Delivering the vision and its associated performance ambition will require a strong focus on five key transformation levers (see Figure 3), as well as the use of various tools, policy measures and the full collaboration of involved aviation stakeholders.

Figure 3: Transformation levers

3.3.1 Trajectory optimisation

The skies of tomorrow will be more diverse. Electric and hydrogen aircraft, large remotely piloted uncrewed and autonomous aircraft and high-altitude vehicles will enter the mix of operations, and the needs of the military will evolve. Guaranteeing systematic, continuous and precise optimisation of all aircraft trajectories throughout their life cycle, from planning to execution, from gate to gate, and within congested airspace, is only possible with trajectory-based operations (TBO).

See Appendix A.1 for the TBO roadmap.

3.3.2 Data volumes

Trajectory optimisation will require the collection, secure transfer and processing of large volumes of data, including individual aircraft performance characteristics, user preferences, real-time traffic information and meteorological conditions, throughout the network. Increased real-time sharing of secure and trusted data will enable airborne and ground systems and actors to stay interconnected and share relevant collective situational awareness.

3.3.3 Automation

Higher levels of automation will be introduced in the air and on the ground in the form of advanced digital tools (in some cases using AI) to deal safely with complex decision-making while increasing the capacity and environmental performance. This increased automation will require the teaming up of human operators and systems (i.e. human–machine teaming) to make best use of the large volumes of data to optimise trajectories.

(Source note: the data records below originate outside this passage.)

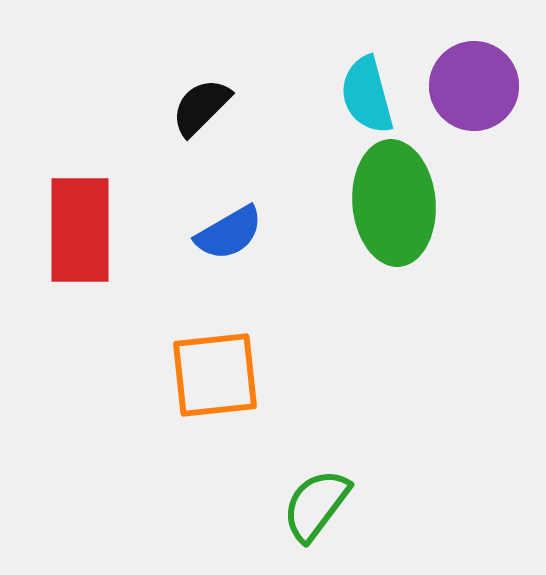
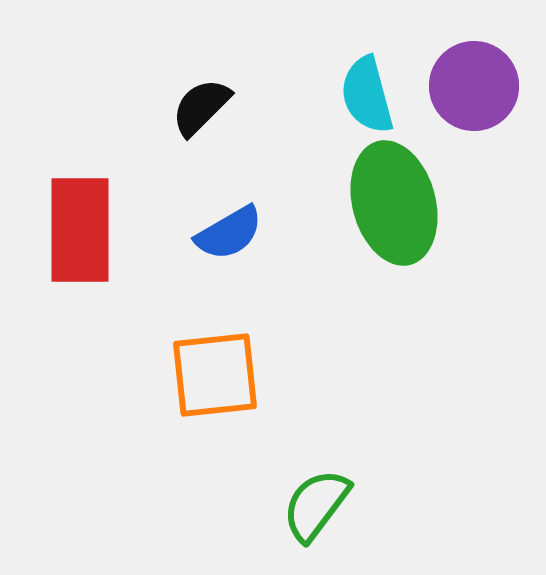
green ellipse: rotated 10 degrees counterclockwise
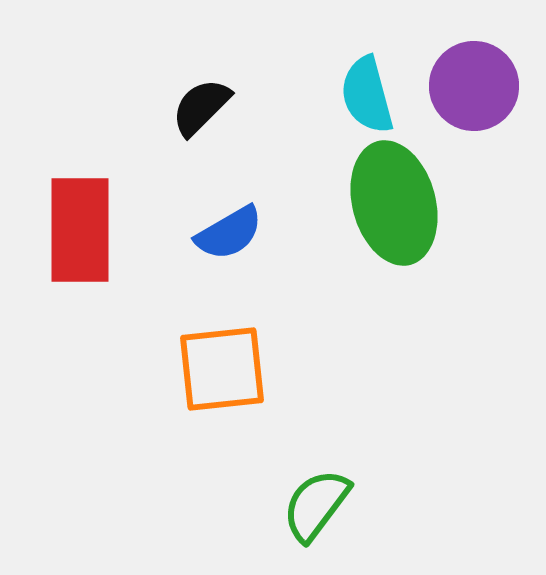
orange square: moved 7 px right, 6 px up
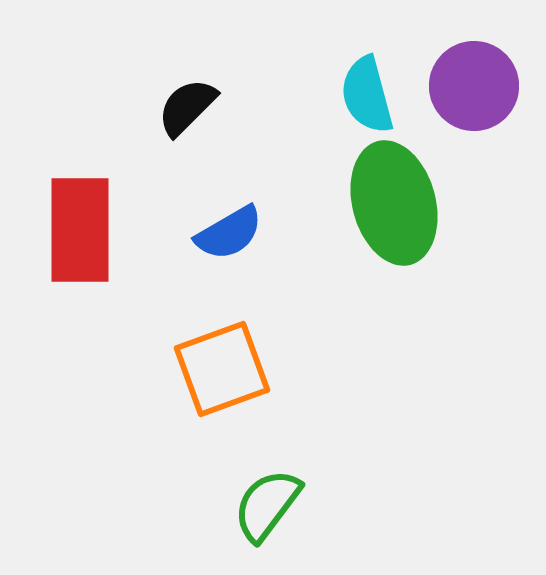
black semicircle: moved 14 px left
orange square: rotated 14 degrees counterclockwise
green semicircle: moved 49 px left
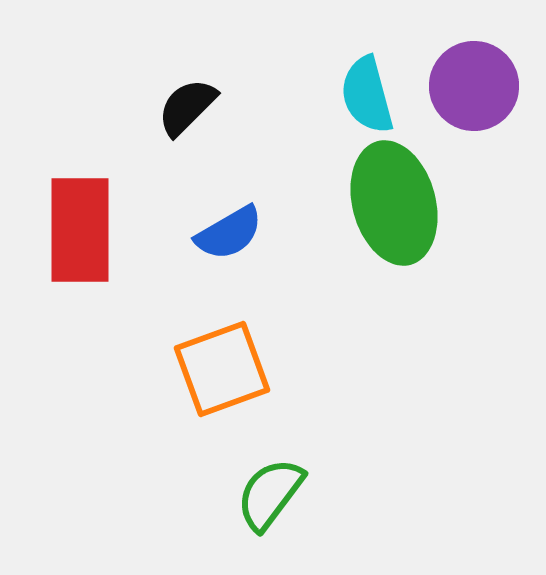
green semicircle: moved 3 px right, 11 px up
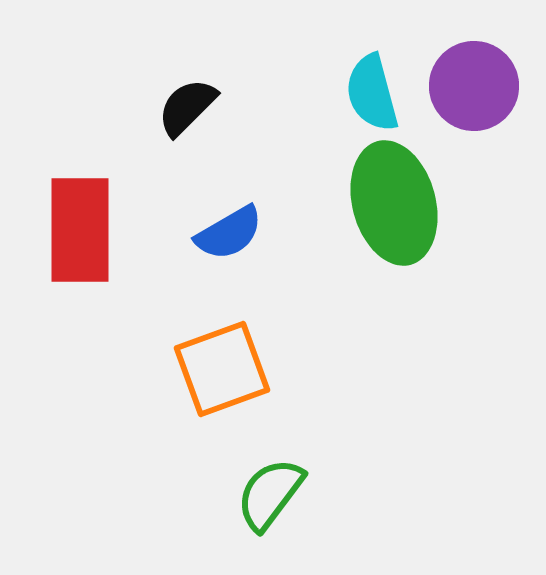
cyan semicircle: moved 5 px right, 2 px up
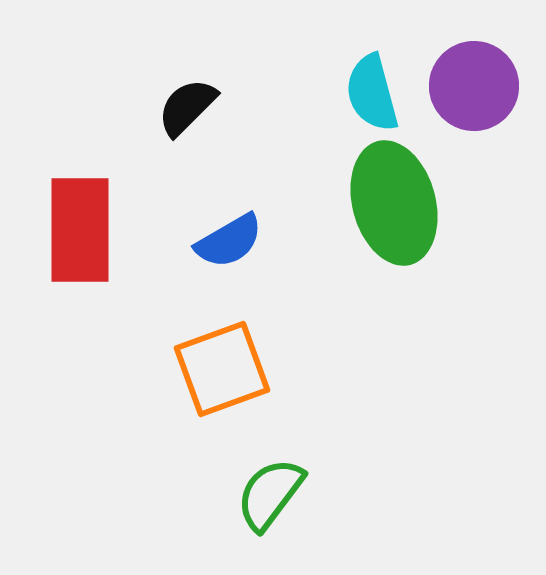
blue semicircle: moved 8 px down
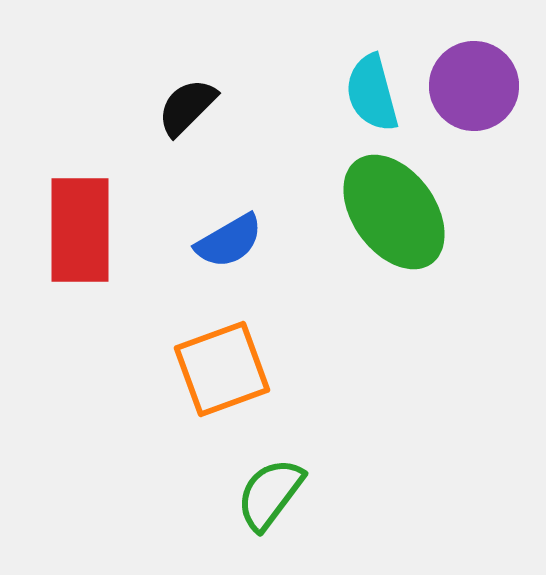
green ellipse: moved 9 px down; rotated 21 degrees counterclockwise
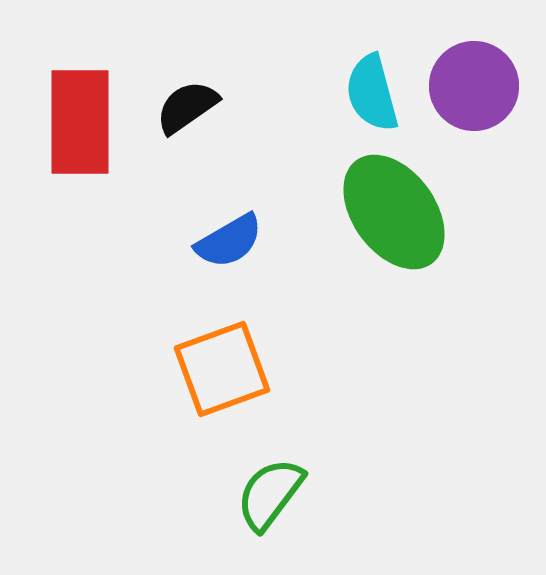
black semicircle: rotated 10 degrees clockwise
red rectangle: moved 108 px up
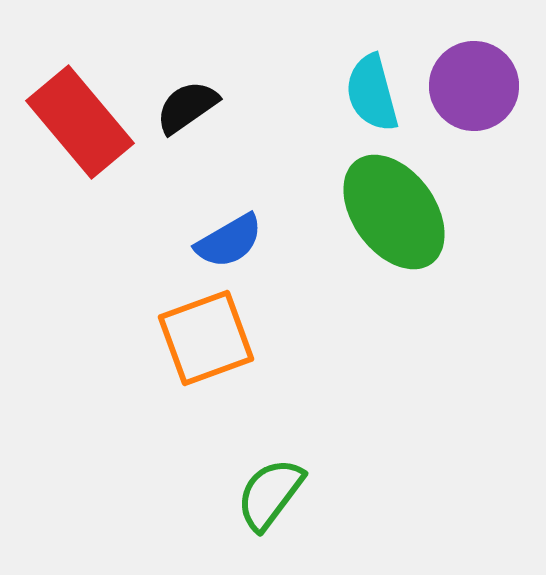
red rectangle: rotated 40 degrees counterclockwise
orange square: moved 16 px left, 31 px up
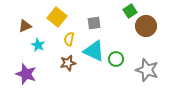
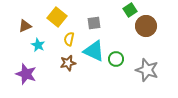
green square: moved 1 px up
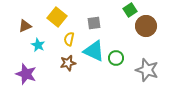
green circle: moved 1 px up
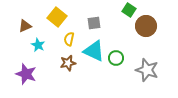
green square: moved 1 px left; rotated 24 degrees counterclockwise
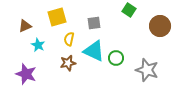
yellow square: rotated 36 degrees clockwise
brown circle: moved 14 px right
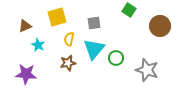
cyan triangle: moved 2 px up; rotated 45 degrees clockwise
purple star: rotated 15 degrees counterclockwise
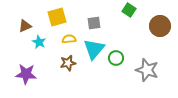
yellow semicircle: rotated 72 degrees clockwise
cyan star: moved 1 px right, 3 px up
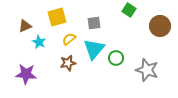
yellow semicircle: rotated 32 degrees counterclockwise
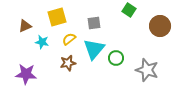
cyan star: moved 3 px right; rotated 16 degrees counterclockwise
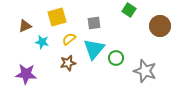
gray star: moved 2 px left, 1 px down
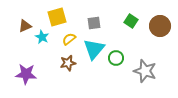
green square: moved 2 px right, 11 px down
cyan star: moved 5 px up; rotated 16 degrees clockwise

See Section A.3, which defines the automation roadmap. This roadmap includes a framework for categorising the levels of automation, ensuring alignment with EASA’s artificial intelligence roadmap 2.0 (1).

3.3.4 Dynamic airspace

Dynamic airspace will enable a near real-time configuration of the airspace, with human operators and systems teaming up to meet the needs of all airspace users (civil and military) and to manage capacity more efficiently.

For certain phases of flight, the system will be fully automated and able to handle both nominal and non-nominal situations. Airspace configuration, which today is designed to minimise complexity for human operators, will become more dynamic in near real-time.

3.3.5 Role and function of human operators

The teaming up of human operators and systems (i.e. human-machine teaming) will result in a gradual evolution of the role and skills of human operators (e.g. air traffic controllers, air traffic safety electronics personnel, flight crew and operators, etc.), as well as the emergence of new roles.A robust and resilient ATM system will empower humans to act flexibly especially in non-nominal situations.

See Section A.3 for details of the automation roadmap and human–machine teaming.